Provided entries Start Marker

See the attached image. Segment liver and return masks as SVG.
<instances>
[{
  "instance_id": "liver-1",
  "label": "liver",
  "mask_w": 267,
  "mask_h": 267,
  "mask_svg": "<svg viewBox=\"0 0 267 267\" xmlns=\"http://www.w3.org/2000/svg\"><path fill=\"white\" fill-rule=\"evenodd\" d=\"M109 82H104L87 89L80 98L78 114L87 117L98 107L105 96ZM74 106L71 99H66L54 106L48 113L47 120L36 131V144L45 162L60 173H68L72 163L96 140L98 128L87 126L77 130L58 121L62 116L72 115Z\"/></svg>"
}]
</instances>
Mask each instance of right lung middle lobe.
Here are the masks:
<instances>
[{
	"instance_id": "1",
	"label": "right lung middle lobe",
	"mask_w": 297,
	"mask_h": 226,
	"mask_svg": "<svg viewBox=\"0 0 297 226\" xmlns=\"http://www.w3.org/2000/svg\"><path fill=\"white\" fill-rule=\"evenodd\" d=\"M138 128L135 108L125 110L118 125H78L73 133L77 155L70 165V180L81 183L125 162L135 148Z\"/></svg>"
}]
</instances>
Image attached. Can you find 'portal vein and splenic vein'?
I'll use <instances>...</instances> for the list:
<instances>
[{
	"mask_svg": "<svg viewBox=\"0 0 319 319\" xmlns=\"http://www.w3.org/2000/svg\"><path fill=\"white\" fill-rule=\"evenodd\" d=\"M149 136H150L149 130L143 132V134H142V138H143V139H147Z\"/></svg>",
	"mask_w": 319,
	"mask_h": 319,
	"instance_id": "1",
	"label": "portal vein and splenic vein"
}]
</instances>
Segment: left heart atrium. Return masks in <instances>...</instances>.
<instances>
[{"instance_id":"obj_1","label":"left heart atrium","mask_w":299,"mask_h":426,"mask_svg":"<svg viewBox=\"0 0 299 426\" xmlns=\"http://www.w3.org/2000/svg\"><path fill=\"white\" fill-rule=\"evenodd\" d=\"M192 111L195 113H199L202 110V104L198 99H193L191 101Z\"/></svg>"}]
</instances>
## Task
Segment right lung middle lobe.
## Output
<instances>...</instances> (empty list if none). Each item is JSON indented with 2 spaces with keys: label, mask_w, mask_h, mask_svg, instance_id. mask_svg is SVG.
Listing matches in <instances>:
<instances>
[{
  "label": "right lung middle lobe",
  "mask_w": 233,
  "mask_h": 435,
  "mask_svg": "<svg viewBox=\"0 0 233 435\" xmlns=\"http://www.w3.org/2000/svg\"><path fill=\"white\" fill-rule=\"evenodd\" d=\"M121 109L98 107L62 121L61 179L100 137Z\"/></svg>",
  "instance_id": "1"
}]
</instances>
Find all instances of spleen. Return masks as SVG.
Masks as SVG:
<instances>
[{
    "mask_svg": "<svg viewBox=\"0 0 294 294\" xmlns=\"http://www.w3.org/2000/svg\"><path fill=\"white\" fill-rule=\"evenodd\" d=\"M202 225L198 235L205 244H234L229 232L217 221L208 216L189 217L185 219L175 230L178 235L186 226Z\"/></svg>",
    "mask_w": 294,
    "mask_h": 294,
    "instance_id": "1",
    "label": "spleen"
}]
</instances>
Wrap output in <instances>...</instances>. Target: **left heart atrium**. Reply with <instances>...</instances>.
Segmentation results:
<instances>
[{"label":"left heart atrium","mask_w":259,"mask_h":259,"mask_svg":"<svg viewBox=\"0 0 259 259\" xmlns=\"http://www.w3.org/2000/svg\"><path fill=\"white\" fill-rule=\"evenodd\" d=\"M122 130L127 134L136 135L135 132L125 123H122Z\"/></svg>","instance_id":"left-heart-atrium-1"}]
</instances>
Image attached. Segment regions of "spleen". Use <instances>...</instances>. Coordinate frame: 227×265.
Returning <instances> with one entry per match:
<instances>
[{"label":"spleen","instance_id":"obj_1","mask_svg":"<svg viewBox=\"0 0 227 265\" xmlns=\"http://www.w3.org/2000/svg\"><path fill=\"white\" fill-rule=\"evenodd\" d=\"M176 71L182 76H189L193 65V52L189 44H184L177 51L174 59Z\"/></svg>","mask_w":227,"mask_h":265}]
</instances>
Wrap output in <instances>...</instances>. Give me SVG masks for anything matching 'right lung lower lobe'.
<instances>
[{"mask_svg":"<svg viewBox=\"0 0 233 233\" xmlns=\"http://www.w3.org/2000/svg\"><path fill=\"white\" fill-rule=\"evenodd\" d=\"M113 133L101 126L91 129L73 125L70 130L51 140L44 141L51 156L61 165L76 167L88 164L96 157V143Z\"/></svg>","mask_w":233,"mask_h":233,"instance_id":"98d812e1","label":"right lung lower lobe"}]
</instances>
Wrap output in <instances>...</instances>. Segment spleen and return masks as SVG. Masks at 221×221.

Provided entries End Marker

• [Exercise directions]:
Repeat all of the records above exactly as they appear.

• [Task result]:
See the attached image. Segment liver and return masks as SVG.
<instances>
[{
  "instance_id": "liver-1",
  "label": "liver",
  "mask_w": 267,
  "mask_h": 267,
  "mask_svg": "<svg viewBox=\"0 0 267 267\" xmlns=\"http://www.w3.org/2000/svg\"><path fill=\"white\" fill-rule=\"evenodd\" d=\"M109 82H104L87 89L80 98L78 114L87 117L98 107L105 96ZM74 106L71 99H66L54 106L48 113L47 120L36 131V144L45 162L60 173H68L72 163L96 140L98 128L87 126L77 130L58 121L62 116L72 115Z\"/></svg>"
}]
</instances>
Mask each instance of right lung middle lobe.
Here are the masks:
<instances>
[{
	"instance_id": "1",
	"label": "right lung middle lobe",
	"mask_w": 297,
	"mask_h": 226,
	"mask_svg": "<svg viewBox=\"0 0 297 226\" xmlns=\"http://www.w3.org/2000/svg\"><path fill=\"white\" fill-rule=\"evenodd\" d=\"M138 128L135 108L125 110L118 125H78L73 133L77 155L70 165V180L81 183L125 162L135 148Z\"/></svg>"
}]
</instances>
Image attached. Can you find 'portal vein and splenic vein'?
I'll use <instances>...</instances> for the list:
<instances>
[{
	"mask_svg": "<svg viewBox=\"0 0 319 319\" xmlns=\"http://www.w3.org/2000/svg\"><path fill=\"white\" fill-rule=\"evenodd\" d=\"M149 136H150L149 130L143 132V134H142V138H143V139H147Z\"/></svg>",
	"mask_w": 319,
	"mask_h": 319,
	"instance_id": "1",
	"label": "portal vein and splenic vein"
}]
</instances>
Segment: left heart atrium. Return masks in <instances>...</instances>.
<instances>
[{"instance_id":"obj_1","label":"left heart atrium","mask_w":299,"mask_h":426,"mask_svg":"<svg viewBox=\"0 0 299 426\" xmlns=\"http://www.w3.org/2000/svg\"><path fill=\"white\" fill-rule=\"evenodd\" d=\"M192 111L195 113H199L202 110V104L198 99H193L191 101Z\"/></svg>"}]
</instances>
## Task
Segment right lung middle lobe.
## Output
<instances>...</instances> (empty list if none). Each item is JSON indented with 2 spaces with keys: label, mask_w, mask_h, mask_svg, instance_id. mask_svg is SVG.
Listing matches in <instances>:
<instances>
[{
  "label": "right lung middle lobe",
  "mask_w": 233,
  "mask_h": 435,
  "mask_svg": "<svg viewBox=\"0 0 233 435\" xmlns=\"http://www.w3.org/2000/svg\"><path fill=\"white\" fill-rule=\"evenodd\" d=\"M121 109L98 107L62 121L61 179L100 137Z\"/></svg>",
  "instance_id": "1"
}]
</instances>
Find all instances of spleen. Return masks as SVG.
Masks as SVG:
<instances>
[{
    "mask_svg": "<svg viewBox=\"0 0 294 294\" xmlns=\"http://www.w3.org/2000/svg\"><path fill=\"white\" fill-rule=\"evenodd\" d=\"M202 225L198 235L205 244H234L229 232L217 221L208 216L189 217L185 219L175 230L178 235L186 226Z\"/></svg>",
    "mask_w": 294,
    "mask_h": 294,
    "instance_id": "1",
    "label": "spleen"
}]
</instances>
Wrap output in <instances>...</instances>. Target: **left heart atrium**. Reply with <instances>...</instances>.
Segmentation results:
<instances>
[{"label":"left heart atrium","mask_w":259,"mask_h":259,"mask_svg":"<svg viewBox=\"0 0 259 259\" xmlns=\"http://www.w3.org/2000/svg\"><path fill=\"white\" fill-rule=\"evenodd\" d=\"M122 130L127 134L136 135L135 132L125 123H122Z\"/></svg>","instance_id":"left-heart-atrium-1"}]
</instances>
Image attached. Segment regions of "spleen". Use <instances>...</instances>. Coordinate frame: 227×265.
Returning <instances> with one entry per match:
<instances>
[{"label":"spleen","instance_id":"obj_1","mask_svg":"<svg viewBox=\"0 0 227 265\" xmlns=\"http://www.w3.org/2000/svg\"><path fill=\"white\" fill-rule=\"evenodd\" d=\"M176 71L182 76H189L193 65V52L189 44H184L177 51L174 59Z\"/></svg>","mask_w":227,"mask_h":265}]
</instances>
Wrap output in <instances>...</instances>. Give me SVG masks for anything matching 'right lung lower lobe'.
<instances>
[{"mask_svg":"<svg viewBox=\"0 0 233 233\" xmlns=\"http://www.w3.org/2000/svg\"><path fill=\"white\" fill-rule=\"evenodd\" d=\"M113 133L101 126L91 129L73 125L70 130L51 140L44 141L51 156L61 165L76 167L88 164L96 157V143Z\"/></svg>","mask_w":233,"mask_h":233,"instance_id":"98d812e1","label":"right lung lower lobe"}]
</instances>
Wrap output in <instances>...</instances>. Segment spleen and return masks as SVG. Masks at 221×221.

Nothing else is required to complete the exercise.